#### INSTRUCTIONS TO FOLLOW:
For the records below, tally every line that has the word "Snacky" and reply with the number alone.

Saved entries
%%
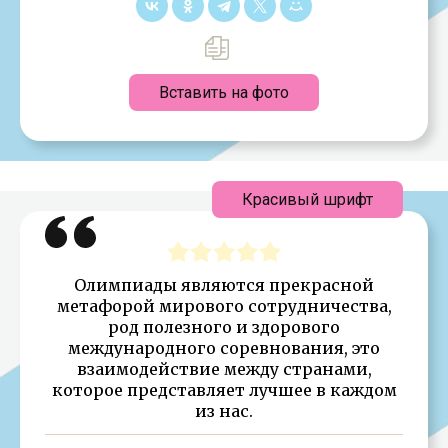
Вставить на фото
Красивый шрифт
Олимпиады являются прекрасной
метафорой мирового сотрудничества,
род полезного и здорового
международного соревнования, это
взаимодействие между странами,
которое представляет лучшее в каждом
из нас.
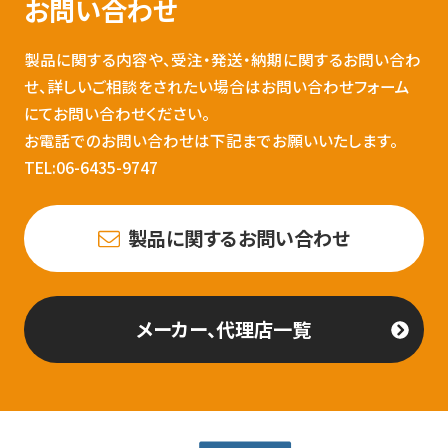
お問い合わせ
製品に関する内容や、受注・発送・納期に関するお問い合わ
せ、詳しいご相談をされたい場合はお問い合わせフォーム
にてお問い合わせください。
お電話でのお問い合わせは下記までお願いいたします。
TEL:06-6435-9747
製品に関するお問い合わせ
メーカー、代理店一覧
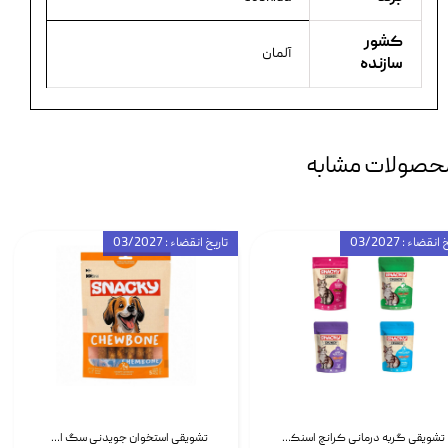
کشور
آلمان
سازنده
حصولات مشابه
انقضاء : 03/2027
تاریخ انقضاء : 03/2027
تشویقی گربه درمانی کرانچ اسنکی با طعم میکس Snacky Crunch Cat Treats وزن 60 گرم بسته 4 عددی
تشویقی استخوان جویدنی سگ اسنکی کرانچی با طعم مرغ Snacky Crunchy Munchy وزن 100 گرم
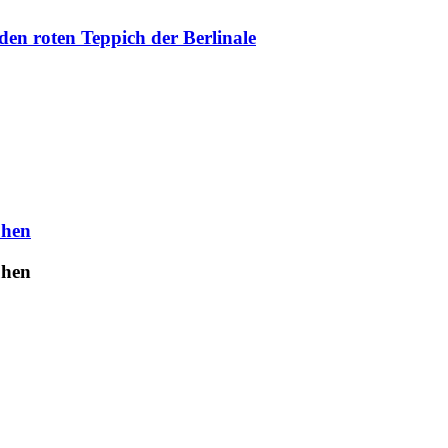
en roten Teppich der Berlinale
uhen
uhen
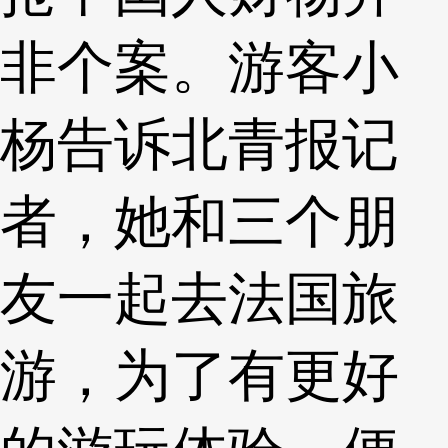
非个案。游客小
杨告诉北青报记
者，她和三个朋
友一起去法国旅
游，为了有更好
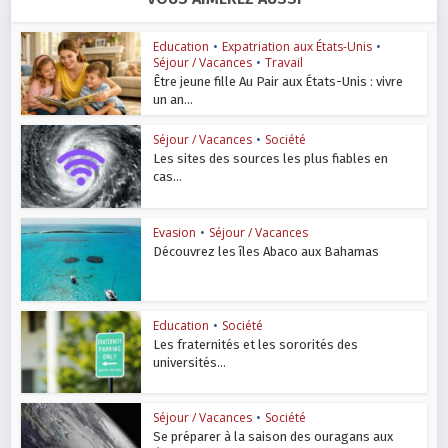
Education
•
Expatriation aux États-Unis
•
Séjour / Vacances
•
Travail
Être jeune fille Au Pair aux États-Unis : vivre
un an...
Séjour / Vacances
•
Société
Les sites des sources les plus fiables en
cas...
Evasion
•
Séjour / Vacances
Découvrez les îles Abaco aux Bahamas
Education
•
Société
Les fraternités et les sororités des
universités...
Séjour / Vacances
•
Société
Se préparer à la saison des ouragans aux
%%
#### REPLY TO THE TASK:
2